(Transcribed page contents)

■ ■ ■ ■ ■ ■ ■

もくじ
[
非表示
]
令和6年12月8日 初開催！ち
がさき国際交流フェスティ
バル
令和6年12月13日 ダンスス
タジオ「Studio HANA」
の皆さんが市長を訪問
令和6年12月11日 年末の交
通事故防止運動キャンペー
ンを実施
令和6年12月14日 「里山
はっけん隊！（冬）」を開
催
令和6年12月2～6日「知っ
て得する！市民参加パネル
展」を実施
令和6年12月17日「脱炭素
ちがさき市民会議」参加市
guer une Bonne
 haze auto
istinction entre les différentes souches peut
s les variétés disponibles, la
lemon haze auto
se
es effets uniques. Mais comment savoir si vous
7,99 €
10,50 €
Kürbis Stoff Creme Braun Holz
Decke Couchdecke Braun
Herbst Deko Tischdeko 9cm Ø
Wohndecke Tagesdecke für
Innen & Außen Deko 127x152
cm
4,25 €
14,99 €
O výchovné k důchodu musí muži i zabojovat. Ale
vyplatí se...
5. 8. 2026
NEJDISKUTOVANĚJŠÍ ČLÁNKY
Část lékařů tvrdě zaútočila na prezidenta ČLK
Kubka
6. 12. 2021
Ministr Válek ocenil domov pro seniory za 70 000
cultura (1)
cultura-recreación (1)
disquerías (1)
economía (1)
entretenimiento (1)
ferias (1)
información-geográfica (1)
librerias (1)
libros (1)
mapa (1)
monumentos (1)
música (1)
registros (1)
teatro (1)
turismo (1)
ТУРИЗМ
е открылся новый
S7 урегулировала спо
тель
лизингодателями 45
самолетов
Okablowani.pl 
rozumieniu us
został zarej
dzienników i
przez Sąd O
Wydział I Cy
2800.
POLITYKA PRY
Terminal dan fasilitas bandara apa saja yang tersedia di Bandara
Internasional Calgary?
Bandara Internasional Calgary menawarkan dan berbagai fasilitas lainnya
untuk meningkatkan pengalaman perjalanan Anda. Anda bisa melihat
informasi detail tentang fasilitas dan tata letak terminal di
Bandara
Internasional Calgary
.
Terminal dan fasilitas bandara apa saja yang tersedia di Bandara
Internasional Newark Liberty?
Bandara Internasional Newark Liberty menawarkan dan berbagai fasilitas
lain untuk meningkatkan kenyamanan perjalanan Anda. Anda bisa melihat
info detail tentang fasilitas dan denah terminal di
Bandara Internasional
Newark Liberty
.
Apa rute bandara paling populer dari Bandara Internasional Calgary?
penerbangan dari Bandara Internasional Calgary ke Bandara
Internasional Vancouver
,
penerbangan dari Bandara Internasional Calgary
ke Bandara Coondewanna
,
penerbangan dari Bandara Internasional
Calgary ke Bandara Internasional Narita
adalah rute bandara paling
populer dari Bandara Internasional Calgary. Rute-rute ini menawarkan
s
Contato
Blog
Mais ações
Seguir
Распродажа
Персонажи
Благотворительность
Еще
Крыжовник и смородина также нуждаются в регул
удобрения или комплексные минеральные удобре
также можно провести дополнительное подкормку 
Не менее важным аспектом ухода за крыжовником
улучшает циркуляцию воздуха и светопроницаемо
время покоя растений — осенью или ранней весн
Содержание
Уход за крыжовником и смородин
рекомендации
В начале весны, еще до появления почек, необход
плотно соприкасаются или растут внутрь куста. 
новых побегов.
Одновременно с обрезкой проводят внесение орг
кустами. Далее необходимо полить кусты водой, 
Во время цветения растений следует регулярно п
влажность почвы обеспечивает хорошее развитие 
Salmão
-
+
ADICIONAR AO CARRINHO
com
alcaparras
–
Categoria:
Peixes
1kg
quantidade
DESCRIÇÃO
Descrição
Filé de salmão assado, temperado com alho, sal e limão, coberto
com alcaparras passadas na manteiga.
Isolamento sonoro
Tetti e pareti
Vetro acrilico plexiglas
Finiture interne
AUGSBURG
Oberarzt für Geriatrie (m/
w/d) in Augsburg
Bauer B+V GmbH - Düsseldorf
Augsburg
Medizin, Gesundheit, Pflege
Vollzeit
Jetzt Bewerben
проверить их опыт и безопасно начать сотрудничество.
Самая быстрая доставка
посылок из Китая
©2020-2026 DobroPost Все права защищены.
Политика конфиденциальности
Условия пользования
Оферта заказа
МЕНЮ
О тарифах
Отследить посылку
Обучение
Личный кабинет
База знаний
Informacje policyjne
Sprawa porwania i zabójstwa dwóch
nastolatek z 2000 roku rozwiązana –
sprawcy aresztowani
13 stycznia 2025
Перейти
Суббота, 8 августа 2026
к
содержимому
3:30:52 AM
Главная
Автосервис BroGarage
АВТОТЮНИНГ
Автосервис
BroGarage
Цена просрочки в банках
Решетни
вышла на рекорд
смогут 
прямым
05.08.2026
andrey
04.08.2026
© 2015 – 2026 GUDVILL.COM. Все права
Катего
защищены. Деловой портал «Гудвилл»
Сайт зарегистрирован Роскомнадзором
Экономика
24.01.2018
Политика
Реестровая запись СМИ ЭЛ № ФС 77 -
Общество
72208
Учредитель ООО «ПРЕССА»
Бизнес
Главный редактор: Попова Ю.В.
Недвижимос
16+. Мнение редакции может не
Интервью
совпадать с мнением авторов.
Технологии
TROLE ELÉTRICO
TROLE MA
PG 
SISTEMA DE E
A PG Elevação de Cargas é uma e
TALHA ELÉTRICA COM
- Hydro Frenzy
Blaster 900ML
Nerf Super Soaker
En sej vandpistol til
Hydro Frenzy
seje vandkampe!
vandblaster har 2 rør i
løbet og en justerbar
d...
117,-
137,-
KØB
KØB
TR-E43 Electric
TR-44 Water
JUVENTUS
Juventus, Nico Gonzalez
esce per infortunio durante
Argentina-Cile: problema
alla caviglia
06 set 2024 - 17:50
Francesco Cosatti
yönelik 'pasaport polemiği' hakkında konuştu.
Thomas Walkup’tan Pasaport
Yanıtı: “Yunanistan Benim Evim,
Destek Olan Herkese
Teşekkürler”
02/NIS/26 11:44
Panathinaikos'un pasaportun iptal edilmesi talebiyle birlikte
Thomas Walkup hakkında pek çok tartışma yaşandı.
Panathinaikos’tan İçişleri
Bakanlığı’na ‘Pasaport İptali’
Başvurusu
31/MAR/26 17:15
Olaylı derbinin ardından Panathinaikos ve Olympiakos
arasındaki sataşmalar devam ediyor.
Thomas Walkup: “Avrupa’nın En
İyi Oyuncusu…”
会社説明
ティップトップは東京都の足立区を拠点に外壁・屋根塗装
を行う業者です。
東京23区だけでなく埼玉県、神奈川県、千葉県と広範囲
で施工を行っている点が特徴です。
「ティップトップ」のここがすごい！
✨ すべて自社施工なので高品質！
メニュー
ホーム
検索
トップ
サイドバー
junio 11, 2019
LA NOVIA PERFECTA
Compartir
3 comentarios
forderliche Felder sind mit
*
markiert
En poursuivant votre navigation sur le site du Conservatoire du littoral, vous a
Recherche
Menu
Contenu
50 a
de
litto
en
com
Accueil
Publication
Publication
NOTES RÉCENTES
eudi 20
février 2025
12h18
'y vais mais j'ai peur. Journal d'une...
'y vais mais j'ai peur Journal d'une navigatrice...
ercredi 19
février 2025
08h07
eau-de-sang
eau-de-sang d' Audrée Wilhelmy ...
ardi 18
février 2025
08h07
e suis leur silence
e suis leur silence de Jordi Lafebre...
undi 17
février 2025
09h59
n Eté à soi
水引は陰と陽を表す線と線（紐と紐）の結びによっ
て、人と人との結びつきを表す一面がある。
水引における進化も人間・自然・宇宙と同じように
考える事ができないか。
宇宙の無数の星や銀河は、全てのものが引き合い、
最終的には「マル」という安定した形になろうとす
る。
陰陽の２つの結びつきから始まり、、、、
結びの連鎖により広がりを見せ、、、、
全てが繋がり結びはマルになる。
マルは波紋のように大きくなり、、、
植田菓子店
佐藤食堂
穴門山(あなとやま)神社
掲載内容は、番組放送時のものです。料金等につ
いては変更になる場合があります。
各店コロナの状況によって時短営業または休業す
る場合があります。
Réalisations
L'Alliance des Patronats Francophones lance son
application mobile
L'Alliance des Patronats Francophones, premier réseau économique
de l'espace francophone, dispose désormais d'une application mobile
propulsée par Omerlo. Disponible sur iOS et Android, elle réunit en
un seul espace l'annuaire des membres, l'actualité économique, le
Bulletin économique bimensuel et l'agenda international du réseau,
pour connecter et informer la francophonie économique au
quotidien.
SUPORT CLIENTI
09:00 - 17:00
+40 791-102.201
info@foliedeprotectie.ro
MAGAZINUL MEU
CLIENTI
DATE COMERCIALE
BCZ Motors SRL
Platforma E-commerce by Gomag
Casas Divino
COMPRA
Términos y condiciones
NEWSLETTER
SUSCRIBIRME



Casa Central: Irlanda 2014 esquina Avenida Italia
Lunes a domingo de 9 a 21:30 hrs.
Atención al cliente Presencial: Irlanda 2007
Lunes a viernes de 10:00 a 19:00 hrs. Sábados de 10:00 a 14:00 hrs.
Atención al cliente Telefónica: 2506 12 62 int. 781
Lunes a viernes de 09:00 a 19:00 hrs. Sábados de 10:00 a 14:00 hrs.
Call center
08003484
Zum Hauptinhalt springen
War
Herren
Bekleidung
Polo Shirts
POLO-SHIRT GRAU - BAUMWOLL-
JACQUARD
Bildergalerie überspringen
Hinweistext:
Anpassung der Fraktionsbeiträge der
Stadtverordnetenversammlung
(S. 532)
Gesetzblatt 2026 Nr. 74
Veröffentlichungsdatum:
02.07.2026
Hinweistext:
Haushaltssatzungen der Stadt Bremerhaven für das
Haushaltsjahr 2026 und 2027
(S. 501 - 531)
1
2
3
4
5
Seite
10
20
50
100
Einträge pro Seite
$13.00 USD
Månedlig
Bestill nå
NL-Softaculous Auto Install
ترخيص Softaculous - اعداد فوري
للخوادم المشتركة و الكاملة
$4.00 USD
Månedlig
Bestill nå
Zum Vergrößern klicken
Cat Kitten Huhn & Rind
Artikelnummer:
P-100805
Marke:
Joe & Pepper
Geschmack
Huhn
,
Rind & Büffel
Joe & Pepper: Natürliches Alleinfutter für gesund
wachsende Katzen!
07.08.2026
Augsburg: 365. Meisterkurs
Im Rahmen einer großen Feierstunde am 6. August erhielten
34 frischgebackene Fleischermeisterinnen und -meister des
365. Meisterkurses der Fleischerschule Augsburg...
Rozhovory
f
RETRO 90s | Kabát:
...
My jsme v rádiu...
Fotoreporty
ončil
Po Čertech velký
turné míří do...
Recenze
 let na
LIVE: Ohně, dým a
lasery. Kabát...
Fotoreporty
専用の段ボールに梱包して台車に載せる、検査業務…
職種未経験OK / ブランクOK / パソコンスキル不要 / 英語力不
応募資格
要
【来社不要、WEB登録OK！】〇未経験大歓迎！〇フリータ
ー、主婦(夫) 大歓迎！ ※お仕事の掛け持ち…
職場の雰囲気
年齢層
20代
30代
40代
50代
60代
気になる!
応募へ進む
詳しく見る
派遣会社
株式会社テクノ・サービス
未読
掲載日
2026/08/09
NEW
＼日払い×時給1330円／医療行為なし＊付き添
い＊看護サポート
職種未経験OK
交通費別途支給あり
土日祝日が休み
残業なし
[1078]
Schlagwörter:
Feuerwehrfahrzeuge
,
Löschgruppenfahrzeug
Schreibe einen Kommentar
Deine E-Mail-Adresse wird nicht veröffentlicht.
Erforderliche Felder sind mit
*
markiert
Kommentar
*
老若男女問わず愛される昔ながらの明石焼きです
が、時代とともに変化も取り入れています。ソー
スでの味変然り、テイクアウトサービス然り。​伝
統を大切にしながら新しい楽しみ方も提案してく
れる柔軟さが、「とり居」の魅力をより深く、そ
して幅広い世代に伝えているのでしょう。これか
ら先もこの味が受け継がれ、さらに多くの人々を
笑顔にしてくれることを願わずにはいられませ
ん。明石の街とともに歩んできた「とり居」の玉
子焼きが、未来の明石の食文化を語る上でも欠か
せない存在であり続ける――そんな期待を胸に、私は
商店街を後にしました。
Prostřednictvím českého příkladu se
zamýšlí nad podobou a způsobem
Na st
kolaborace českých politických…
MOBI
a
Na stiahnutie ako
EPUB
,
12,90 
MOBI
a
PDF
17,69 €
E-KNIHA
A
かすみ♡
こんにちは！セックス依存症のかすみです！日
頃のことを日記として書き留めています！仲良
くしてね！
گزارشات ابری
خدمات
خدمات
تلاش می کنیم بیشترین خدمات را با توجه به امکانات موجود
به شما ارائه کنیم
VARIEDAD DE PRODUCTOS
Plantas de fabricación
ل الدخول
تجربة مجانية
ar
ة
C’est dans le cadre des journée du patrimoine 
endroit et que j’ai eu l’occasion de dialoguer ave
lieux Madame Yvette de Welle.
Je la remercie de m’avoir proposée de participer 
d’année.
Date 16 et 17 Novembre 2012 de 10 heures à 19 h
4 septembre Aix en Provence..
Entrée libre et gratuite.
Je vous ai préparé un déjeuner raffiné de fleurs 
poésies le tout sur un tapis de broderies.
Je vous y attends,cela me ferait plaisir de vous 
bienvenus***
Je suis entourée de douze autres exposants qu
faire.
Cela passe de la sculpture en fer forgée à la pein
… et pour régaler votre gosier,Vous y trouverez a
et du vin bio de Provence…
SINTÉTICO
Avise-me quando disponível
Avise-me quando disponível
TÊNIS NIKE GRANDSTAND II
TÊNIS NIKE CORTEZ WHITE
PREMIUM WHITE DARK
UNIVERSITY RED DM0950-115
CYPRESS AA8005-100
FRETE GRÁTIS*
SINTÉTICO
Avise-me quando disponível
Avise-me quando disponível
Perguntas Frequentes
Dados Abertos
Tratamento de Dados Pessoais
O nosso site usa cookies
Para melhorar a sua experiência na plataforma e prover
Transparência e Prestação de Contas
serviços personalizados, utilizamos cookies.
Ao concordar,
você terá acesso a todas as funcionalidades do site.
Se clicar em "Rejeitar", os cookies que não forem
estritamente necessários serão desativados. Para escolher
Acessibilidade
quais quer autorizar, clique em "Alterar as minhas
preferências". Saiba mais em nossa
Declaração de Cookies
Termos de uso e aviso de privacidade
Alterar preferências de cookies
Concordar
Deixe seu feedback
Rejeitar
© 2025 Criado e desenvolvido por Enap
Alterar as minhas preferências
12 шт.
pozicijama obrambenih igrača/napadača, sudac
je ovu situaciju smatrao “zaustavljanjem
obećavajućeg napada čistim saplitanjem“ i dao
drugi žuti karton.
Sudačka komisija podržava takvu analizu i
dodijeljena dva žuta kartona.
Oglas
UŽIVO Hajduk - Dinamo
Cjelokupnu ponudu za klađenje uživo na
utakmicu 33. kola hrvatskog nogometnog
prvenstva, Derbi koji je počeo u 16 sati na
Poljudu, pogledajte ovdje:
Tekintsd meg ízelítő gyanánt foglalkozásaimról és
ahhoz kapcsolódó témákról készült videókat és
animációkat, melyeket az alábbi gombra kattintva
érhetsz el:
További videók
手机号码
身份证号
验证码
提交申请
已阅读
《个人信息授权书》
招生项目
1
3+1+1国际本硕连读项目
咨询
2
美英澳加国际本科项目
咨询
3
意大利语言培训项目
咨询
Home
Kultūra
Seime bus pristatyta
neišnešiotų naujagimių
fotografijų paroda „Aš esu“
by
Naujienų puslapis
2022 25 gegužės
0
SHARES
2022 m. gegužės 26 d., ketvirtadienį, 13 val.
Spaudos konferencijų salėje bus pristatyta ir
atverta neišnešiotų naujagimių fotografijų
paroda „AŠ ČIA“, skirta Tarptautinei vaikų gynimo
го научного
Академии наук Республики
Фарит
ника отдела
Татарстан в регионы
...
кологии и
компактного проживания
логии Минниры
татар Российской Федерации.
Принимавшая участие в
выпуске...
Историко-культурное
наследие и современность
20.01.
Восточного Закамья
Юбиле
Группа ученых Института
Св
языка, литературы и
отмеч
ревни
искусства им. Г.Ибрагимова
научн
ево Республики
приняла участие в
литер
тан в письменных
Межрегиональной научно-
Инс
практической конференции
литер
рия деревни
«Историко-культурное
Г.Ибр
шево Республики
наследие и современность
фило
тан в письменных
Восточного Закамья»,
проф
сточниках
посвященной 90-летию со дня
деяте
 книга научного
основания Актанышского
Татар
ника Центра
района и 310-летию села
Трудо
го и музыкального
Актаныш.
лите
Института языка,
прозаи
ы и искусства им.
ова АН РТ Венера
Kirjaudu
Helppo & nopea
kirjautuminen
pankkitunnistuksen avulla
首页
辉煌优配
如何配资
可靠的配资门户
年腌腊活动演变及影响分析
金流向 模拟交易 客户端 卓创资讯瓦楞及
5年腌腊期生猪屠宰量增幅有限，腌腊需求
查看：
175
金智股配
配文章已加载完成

■ ■ ■ ■ ■ ■ ■

- _Task requirements_: Search the records above for the string "Felder" and copy each line that holds it.

- _Written response_:
forderliche Felder sind mit
Erforderliche Felder sind mit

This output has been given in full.